Electoralmente, el desafío es un choque en el que se refleja el choque entre identidades sociales. Y si Kamala Harris no entusiasma al electorado demócrata, que la vota solo para emitir un voto contra Trump, es imposible negar al ignorante magnate la capacidad de conectar electoralmente, si no sentimentalmente, las piezas dispersas del rompecabezas estadounidense.
Trump reúne a las víctimas de un crecimiento económico de estos cuatro años que es cuando menos distópico, porque ha visto excelentes resultados en las bolsas que han recompensado a los sectores bancario y tecnológico, así como a la industria bélica, pero que han descansado sobre los hombros de enormes desigualdades sociales que ven empobrecerse al 40% de la población estadounidense. En el país donde vive el 41% de las personas más ricas de todo el planeta, un tercio de la población (105.303.000) lucha por salir adelante. Un millón y medio de niños no tienen acceso a la educación secundaria. Hay 14 millones de estadounidenses sin ningún tipo de seguro médico y el sistema del país más rico produce cada vez más pobres y más injusticia.
Las repercusiones en la desviación son evidentes: el 25% de los presos del mundo son de Estados Unidos y el número de pacientes psiquiátricos es el más alto del mundo en porcentaje de la población; el número de drogadictos en un país que ostenta el triste récord de demanda mundial de drogas y Estados Unidos está considerado entre los 30 primeros países del mundo en inseguridad ciudadana.
Los inconforme encuentran en Trump una dimensión anti-establishment difícil de refutar, subrayada por su total falta de estilo en los modales y de decencia en el contenido. Trump une a la América más oscura, la de los racistas y supremacistas blancos, segregacionistas, locos por las armas y fundamentalistas religiosos, que siempre ha sido el patrimonio electoral de la derecha republicana.

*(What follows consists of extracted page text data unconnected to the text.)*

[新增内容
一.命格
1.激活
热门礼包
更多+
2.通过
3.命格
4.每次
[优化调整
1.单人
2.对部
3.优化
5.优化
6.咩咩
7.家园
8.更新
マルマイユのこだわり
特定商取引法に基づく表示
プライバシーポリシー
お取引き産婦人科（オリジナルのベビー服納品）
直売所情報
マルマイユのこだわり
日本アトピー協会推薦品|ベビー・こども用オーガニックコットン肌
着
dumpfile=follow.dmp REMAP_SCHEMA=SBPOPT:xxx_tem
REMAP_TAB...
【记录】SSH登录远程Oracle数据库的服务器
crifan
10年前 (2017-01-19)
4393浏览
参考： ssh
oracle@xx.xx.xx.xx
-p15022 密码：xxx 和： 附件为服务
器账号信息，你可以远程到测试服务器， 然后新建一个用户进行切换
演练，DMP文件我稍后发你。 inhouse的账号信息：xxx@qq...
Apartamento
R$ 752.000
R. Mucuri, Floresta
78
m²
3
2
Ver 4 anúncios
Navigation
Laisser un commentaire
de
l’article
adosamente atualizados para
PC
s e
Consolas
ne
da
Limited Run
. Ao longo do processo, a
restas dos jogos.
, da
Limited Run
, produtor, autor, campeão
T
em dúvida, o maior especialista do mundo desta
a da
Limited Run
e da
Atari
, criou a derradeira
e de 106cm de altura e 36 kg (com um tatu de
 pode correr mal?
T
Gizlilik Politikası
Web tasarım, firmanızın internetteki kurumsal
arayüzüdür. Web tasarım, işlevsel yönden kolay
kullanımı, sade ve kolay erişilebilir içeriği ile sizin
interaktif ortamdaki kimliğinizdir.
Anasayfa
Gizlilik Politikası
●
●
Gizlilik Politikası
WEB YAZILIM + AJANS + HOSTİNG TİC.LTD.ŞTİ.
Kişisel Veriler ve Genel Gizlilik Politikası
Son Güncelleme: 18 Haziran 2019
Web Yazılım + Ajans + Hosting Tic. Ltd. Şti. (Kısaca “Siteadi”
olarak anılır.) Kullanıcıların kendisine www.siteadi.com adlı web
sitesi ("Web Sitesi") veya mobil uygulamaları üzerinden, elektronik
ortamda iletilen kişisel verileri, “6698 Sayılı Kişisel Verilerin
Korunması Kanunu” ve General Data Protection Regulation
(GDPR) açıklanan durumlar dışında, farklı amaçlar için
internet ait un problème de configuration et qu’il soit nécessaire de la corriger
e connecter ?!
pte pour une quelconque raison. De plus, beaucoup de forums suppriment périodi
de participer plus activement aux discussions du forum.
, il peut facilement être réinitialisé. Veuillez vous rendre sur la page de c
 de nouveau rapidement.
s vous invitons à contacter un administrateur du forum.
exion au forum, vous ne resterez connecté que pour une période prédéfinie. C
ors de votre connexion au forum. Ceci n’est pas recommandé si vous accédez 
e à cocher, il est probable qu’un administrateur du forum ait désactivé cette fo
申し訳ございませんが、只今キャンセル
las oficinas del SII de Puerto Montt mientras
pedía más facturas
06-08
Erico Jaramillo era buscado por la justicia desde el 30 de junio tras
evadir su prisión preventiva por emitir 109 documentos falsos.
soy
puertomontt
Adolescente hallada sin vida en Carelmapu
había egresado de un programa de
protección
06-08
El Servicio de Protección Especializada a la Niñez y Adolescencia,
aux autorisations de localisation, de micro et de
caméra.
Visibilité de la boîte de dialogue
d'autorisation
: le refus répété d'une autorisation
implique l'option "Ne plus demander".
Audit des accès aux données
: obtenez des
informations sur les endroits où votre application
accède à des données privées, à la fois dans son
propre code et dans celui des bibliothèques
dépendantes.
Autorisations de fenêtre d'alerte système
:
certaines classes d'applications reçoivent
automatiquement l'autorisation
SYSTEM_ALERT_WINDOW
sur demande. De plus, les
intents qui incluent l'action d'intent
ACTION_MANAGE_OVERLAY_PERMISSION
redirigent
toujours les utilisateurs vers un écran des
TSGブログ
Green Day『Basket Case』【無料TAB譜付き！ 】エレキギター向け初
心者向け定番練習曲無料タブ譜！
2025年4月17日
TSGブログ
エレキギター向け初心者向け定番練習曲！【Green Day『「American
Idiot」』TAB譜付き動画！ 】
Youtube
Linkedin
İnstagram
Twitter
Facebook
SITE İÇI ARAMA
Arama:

Pero hoy encuentra una conexión con la América del malestar social. Especialmente de la clase media, que desde 2008 se ha sumido en la crisis financiera que ha desgarrado su propia cohesión social, provocando su empobrecimiento y arrastrándola a las clases más bajas. Esta parte del país debería haber estado representada por los demócratas, que en cambio han elegido como referentes a las élites intelectuales y políticas y han asumido como interlocutor y referente político a los gigantes de Silicon Valley, es decir, a los amos de la Red y a los magnates de la comunicación.
No es casualidad que la cuenca electoral de los demócratas ya no esté en los cinturones obreros y que los campus millonarios se hayan convertido en el caldo de cultivo de un partido que se connota a sí mismo como representante de las clases adineradas de las que pretende extraer la futura clase dirigente del país. Si esto era fisiológico para los republicanos, ha supuesto un shock para el electorado demócrata, que se encuentra eligiendo entre dos derechas o la abstención. En definitiva, la prevalencia del bando más reaccionario y el huérfano de pensamiento progresista en la América profunda está de capa caída: Trump ha unido a los dos bandos enfrentados que se han convertido en un solo mar.
Cualquiera de los dos contendientes que se imponga en las urnas, la política exterior general no se tambalea. Seguramente habrá diferentes acentos y decisiones rupturistas si gana Trump, con efectos geométricos variables en Oriente Próximo o hacia Rusia, en América Latina y en la relación con India, pero no se esperan cambios significativos si gana Harris. No en esta etapa en la que el multipolarismo amenaza seriamente al imperio unipolar liderado por los anglosajones. Dentro de unos días, los dos contendientes comenzarán su nuevo mandato golpeando precisamente sobre el rostro del mundo nuevo, desde la derecha o desde la izquierda. Quien, sin embargo, parece tener la mandíbula fuerte y los pies fuertes en el suelo. Difícil por tanto, que caiga a sus pies.